_WHAT IS REQUIRED_. Nothing outside the stretch is wanted. Repeat exactly the lines of the listing below from the one that contains "Image attached. Segment regions of colon." through the one that contains "Return results in <instances>...</instances>. Mask anything", both ends included.

_EXCERPTED RECORDS_.
•••••
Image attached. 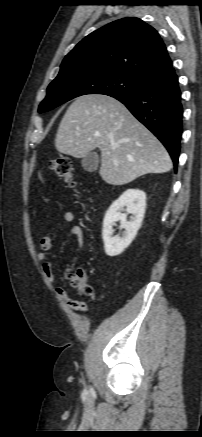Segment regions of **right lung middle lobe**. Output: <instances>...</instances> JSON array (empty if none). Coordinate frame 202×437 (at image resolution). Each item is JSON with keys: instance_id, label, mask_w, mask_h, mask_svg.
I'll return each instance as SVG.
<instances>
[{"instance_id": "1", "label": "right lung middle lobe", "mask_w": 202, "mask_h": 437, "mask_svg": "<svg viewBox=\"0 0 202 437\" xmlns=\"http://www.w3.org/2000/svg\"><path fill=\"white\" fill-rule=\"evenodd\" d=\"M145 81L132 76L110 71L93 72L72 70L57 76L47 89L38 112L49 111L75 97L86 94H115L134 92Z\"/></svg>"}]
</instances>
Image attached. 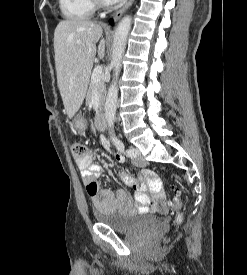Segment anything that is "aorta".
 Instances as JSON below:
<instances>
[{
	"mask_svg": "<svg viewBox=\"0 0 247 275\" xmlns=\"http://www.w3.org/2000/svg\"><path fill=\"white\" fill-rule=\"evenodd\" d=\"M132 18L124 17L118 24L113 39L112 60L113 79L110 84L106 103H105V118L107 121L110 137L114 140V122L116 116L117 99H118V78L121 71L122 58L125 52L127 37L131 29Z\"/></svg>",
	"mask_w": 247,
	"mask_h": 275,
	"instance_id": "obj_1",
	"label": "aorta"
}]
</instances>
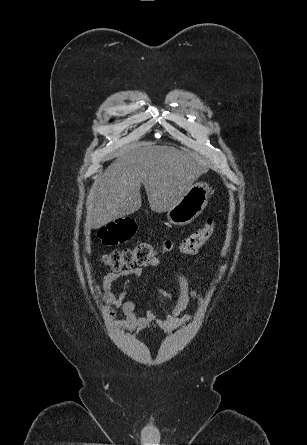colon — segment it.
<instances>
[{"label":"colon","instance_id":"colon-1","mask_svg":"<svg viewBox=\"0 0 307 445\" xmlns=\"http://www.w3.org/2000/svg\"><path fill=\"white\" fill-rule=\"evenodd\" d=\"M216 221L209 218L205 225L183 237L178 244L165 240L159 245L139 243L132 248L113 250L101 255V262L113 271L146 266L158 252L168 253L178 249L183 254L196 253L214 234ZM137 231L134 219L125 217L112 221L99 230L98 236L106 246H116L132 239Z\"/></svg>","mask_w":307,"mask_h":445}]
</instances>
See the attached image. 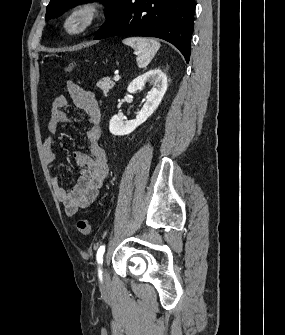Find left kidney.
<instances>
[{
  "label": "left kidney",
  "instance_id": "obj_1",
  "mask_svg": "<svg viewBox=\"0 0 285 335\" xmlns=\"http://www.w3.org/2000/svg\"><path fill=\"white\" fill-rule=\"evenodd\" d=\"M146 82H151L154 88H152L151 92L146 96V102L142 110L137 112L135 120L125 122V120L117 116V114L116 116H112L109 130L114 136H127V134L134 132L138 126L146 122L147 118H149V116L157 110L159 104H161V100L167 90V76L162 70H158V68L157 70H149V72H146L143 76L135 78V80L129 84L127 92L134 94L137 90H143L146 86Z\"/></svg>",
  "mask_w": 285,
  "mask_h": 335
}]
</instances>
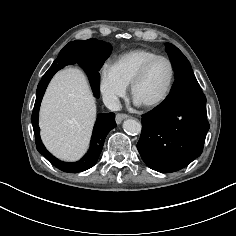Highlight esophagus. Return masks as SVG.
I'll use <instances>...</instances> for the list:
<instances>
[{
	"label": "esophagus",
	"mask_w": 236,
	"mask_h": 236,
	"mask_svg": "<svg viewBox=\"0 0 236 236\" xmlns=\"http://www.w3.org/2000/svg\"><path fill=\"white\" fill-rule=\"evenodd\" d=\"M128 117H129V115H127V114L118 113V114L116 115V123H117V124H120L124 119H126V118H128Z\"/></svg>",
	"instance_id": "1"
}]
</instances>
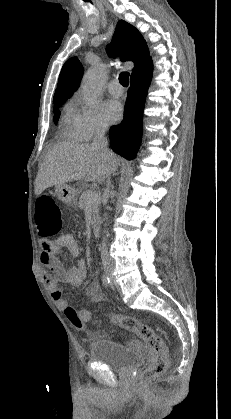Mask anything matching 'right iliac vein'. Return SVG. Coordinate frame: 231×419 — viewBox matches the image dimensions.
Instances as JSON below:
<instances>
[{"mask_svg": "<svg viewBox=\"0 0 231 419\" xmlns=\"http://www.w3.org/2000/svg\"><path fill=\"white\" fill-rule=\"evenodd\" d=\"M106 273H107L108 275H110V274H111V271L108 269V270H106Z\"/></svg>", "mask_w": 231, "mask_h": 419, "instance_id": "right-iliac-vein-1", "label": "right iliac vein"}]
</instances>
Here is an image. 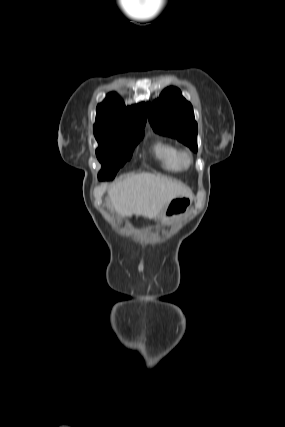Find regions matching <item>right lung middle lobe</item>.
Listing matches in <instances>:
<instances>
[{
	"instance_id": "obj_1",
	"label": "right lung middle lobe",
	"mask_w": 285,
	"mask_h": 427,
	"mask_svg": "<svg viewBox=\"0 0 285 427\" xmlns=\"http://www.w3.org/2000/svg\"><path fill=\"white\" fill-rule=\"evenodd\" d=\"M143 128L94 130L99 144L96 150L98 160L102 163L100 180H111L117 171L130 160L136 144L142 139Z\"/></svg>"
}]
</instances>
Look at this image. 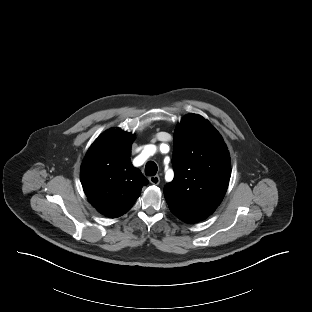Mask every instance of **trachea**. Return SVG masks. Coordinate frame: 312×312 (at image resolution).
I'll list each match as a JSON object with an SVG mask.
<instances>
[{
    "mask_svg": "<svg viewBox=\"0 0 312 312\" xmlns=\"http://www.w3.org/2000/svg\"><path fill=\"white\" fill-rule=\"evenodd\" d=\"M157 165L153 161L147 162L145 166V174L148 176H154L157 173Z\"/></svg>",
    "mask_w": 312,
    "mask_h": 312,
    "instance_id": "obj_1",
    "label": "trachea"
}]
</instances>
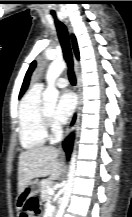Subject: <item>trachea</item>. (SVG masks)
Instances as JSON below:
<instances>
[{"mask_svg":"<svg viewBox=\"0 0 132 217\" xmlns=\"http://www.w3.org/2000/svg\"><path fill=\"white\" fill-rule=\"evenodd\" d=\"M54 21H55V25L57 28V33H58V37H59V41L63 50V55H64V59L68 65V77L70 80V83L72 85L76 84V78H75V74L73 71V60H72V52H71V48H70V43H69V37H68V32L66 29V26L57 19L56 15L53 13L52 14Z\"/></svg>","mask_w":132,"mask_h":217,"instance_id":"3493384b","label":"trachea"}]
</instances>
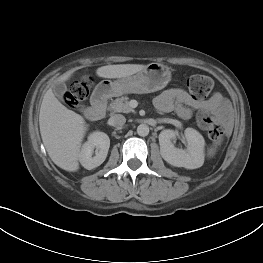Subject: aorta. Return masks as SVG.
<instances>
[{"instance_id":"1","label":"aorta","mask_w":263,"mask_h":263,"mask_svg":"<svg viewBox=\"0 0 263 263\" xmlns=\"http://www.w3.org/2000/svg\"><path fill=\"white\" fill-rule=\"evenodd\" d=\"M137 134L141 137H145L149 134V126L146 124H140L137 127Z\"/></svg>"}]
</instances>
•••••
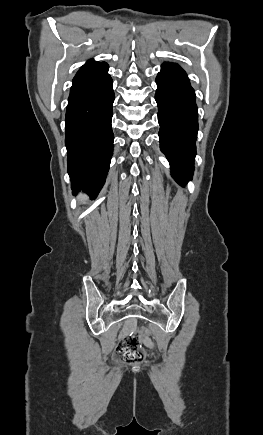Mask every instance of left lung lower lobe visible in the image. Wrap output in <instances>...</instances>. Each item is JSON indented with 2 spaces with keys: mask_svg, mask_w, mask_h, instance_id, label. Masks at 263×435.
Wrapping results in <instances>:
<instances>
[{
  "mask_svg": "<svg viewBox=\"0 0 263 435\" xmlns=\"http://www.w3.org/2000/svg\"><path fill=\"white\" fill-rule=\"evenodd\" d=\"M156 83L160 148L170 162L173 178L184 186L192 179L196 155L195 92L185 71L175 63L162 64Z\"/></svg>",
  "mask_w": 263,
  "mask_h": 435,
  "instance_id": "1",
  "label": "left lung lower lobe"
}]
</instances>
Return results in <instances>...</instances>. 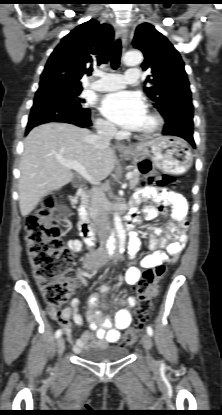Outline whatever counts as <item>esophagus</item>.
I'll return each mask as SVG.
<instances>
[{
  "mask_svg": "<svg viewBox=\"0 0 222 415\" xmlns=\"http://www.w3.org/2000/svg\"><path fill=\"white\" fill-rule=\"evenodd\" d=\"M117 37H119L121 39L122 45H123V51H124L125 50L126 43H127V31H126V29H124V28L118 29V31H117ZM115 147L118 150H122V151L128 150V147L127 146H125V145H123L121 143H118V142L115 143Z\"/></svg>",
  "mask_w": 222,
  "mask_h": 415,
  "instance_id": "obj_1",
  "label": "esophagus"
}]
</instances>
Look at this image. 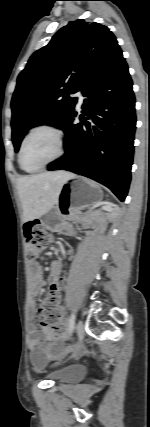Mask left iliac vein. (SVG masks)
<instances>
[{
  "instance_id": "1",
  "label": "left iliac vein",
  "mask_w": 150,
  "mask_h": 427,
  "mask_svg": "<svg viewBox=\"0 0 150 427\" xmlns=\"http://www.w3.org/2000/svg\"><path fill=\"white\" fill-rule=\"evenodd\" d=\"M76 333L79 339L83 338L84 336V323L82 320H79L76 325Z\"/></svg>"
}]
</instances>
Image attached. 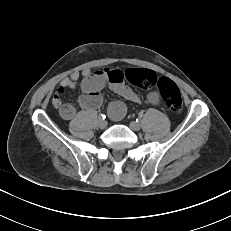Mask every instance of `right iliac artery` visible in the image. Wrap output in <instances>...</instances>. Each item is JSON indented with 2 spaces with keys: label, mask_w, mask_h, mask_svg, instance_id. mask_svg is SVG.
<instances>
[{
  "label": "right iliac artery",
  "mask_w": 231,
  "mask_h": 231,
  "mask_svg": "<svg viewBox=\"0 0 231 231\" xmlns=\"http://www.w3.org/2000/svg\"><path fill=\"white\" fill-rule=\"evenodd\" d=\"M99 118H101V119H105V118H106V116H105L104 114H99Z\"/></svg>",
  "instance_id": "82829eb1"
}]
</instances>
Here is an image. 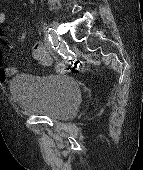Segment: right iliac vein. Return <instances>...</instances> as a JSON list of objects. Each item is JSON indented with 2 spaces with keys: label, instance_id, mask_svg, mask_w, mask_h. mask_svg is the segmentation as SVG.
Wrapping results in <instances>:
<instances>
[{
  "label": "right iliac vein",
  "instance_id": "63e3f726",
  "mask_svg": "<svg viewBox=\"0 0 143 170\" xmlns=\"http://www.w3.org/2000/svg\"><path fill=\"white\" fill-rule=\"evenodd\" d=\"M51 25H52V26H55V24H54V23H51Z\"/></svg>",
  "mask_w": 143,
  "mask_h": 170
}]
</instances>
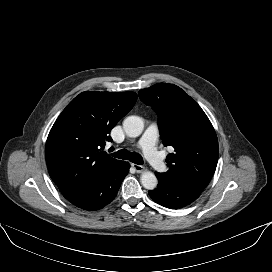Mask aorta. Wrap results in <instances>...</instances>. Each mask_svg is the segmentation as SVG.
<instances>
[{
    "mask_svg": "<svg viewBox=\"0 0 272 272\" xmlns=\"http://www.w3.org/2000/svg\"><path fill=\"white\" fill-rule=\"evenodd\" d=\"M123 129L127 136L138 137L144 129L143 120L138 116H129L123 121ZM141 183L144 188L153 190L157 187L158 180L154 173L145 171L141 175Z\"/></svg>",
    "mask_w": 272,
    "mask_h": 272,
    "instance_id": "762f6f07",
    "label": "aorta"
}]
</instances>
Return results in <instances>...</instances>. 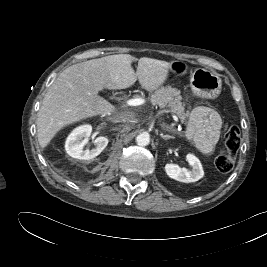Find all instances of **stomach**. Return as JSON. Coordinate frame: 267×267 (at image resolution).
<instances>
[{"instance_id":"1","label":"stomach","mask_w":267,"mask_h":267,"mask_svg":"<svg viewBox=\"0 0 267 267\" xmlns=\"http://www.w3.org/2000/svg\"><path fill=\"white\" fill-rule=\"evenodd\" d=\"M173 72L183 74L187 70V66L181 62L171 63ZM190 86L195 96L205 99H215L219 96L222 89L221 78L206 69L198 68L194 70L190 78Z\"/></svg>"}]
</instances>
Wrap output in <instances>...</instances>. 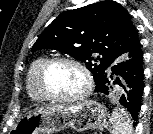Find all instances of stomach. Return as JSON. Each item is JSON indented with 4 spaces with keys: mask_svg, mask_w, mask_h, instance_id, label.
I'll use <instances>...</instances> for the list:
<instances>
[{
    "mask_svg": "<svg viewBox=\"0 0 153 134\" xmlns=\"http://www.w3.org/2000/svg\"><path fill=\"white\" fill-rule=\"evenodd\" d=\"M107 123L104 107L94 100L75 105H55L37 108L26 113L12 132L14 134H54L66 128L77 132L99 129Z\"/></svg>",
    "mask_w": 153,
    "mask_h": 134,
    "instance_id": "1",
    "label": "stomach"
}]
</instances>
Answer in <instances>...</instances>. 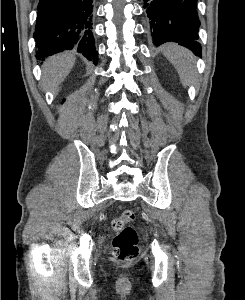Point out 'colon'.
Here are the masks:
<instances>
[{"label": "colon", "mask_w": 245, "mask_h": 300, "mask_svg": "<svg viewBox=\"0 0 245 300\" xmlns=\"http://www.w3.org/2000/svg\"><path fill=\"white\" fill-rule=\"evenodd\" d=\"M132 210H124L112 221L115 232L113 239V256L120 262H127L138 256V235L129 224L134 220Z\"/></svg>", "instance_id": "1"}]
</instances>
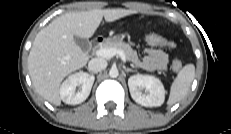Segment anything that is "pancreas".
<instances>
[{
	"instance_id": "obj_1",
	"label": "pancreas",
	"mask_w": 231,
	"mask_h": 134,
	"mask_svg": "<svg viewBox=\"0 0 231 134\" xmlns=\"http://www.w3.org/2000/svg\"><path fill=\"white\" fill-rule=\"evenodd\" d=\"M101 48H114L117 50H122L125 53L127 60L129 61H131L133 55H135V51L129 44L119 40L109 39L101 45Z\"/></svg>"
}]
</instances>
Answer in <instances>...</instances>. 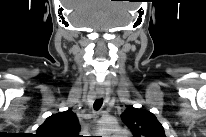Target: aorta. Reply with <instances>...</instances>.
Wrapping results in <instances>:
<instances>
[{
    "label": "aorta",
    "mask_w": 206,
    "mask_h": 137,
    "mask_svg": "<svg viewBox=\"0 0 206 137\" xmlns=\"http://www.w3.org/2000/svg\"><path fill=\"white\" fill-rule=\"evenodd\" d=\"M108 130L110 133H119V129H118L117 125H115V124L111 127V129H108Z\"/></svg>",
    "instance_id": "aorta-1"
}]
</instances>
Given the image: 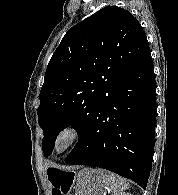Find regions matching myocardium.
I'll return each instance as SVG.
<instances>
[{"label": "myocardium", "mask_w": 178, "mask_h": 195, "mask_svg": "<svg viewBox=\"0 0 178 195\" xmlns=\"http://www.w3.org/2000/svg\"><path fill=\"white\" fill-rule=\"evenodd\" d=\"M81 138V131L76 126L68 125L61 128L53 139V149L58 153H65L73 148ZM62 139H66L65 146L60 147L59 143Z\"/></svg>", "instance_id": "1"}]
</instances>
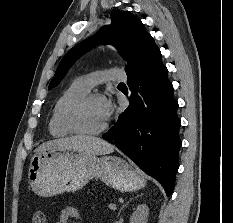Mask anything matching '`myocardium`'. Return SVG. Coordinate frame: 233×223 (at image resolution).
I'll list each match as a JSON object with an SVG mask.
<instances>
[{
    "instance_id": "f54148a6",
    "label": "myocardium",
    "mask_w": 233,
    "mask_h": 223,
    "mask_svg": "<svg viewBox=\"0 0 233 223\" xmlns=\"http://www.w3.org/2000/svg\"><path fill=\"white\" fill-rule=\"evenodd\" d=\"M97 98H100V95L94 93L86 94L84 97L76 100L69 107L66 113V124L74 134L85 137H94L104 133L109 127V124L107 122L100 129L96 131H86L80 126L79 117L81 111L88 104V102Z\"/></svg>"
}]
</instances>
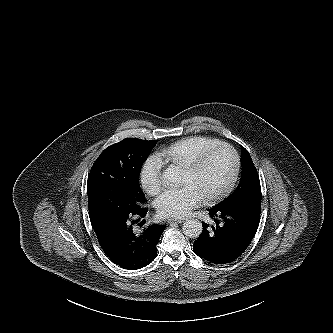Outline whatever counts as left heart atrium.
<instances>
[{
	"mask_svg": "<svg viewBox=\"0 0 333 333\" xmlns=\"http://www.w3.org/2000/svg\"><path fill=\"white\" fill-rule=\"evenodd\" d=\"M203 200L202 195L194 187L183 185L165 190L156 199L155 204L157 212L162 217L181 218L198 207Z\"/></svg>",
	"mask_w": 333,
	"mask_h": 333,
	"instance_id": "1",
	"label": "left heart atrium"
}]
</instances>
•••••
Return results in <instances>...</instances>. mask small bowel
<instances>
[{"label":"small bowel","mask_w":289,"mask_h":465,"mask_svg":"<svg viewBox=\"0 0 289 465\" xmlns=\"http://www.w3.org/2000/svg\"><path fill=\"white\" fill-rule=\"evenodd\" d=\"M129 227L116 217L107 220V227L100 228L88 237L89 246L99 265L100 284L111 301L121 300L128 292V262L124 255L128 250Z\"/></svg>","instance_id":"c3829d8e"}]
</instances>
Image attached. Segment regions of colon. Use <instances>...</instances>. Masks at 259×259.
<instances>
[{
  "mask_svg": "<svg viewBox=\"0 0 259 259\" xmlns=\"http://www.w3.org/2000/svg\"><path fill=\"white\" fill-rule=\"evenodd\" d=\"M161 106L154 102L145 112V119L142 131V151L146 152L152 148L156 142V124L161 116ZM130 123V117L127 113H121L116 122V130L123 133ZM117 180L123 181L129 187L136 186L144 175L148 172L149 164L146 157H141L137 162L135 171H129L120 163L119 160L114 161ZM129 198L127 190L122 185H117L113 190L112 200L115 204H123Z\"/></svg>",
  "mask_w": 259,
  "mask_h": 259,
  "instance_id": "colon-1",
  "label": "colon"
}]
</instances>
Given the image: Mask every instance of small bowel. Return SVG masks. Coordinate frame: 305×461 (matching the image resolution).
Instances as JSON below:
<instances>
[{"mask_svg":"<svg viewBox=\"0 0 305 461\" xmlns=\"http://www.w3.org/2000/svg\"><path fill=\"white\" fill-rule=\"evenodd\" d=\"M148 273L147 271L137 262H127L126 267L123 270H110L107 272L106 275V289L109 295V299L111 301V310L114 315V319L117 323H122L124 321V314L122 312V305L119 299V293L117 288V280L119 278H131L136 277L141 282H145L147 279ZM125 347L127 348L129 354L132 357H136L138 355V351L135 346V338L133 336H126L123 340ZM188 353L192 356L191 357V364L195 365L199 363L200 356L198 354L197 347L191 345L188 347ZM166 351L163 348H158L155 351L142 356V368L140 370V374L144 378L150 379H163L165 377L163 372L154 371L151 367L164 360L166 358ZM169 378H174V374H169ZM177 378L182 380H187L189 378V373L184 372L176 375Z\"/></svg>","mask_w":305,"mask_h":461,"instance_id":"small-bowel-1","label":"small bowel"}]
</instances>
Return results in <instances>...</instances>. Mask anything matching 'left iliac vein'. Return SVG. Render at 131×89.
•••••
_REPLY TO THE EXERCISE_.
Image attached. Segment regions of colon. Use <instances>...</instances>. Masks at 259×259.
<instances>
[{
  "mask_svg": "<svg viewBox=\"0 0 259 259\" xmlns=\"http://www.w3.org/2000/svg\"><path fill=\"white\" fill-rule=\"evenodd\" d=\"M161 106L154 102L145 112V119L142 131V151L146 152L152 148L156 142V124L161 116ZM130 123V117L127 113H121L116 122V130L123 133ZM117 180L123 181L129 187L136 186L144 175L148 172L149 164L146 157H141L137 162L135 171H129L120 163L119 160L114 161ZM129 198L127 190L122 185H117L113 190L112 200L115 204H123Z\"/></svg>",
  "mask_w": 259,
  "mask_h": 259,
  "instance_id": "colon-1",
  "label": "colon"
}]
</instances>
Given the image: Mask every instance of small bowel. Return SVG masks. Coordinate frame: 305×461 (matching the image resolution).
Instances as JSON below:
<instances>
[{"mask_svg":"<svg viewBox=\"0 0 305 461\" xmlns=\"http://www.w3.org/2000/svg\"><path fill=\"white\" fill-rule=\"evenodd\" d=\"M148 273L147 271L137 262H127L126 267L123 270H110L107 272L106 275V289L109 295V299L111 301V310L114 315V319L117 323H122L124 321V314L122 312V305L119 299V293L117 288V280L119 278H131L136 277L141 282H145L147 279ZM125 347L127 348L129 354L132 357H136L138 355V351L135 346V338L133 336H126L123 340ZM188 353L192 356L191 357V364L195 365L199 363L200 356L198 354L197 347L191 345L188 347ZM166 351L163 348H158L155 351L142 356V368L140 370V374L144 378L150 379H163L165 377L163 372L154 371L151 367L164 360L166 358ZM169 378H174V374H169ZM177 378L182 380H187L189 378V373L184 372L176 375Z\"/></svg>","mask_w":305,"mask_h":461,"instance_id":"small-bowel-1","label":"small bowel"}]
</instances>
Return results in <instances>...</instances>. Mask anything matching 'left iliac vein'. Return SVG. Render at 131×89.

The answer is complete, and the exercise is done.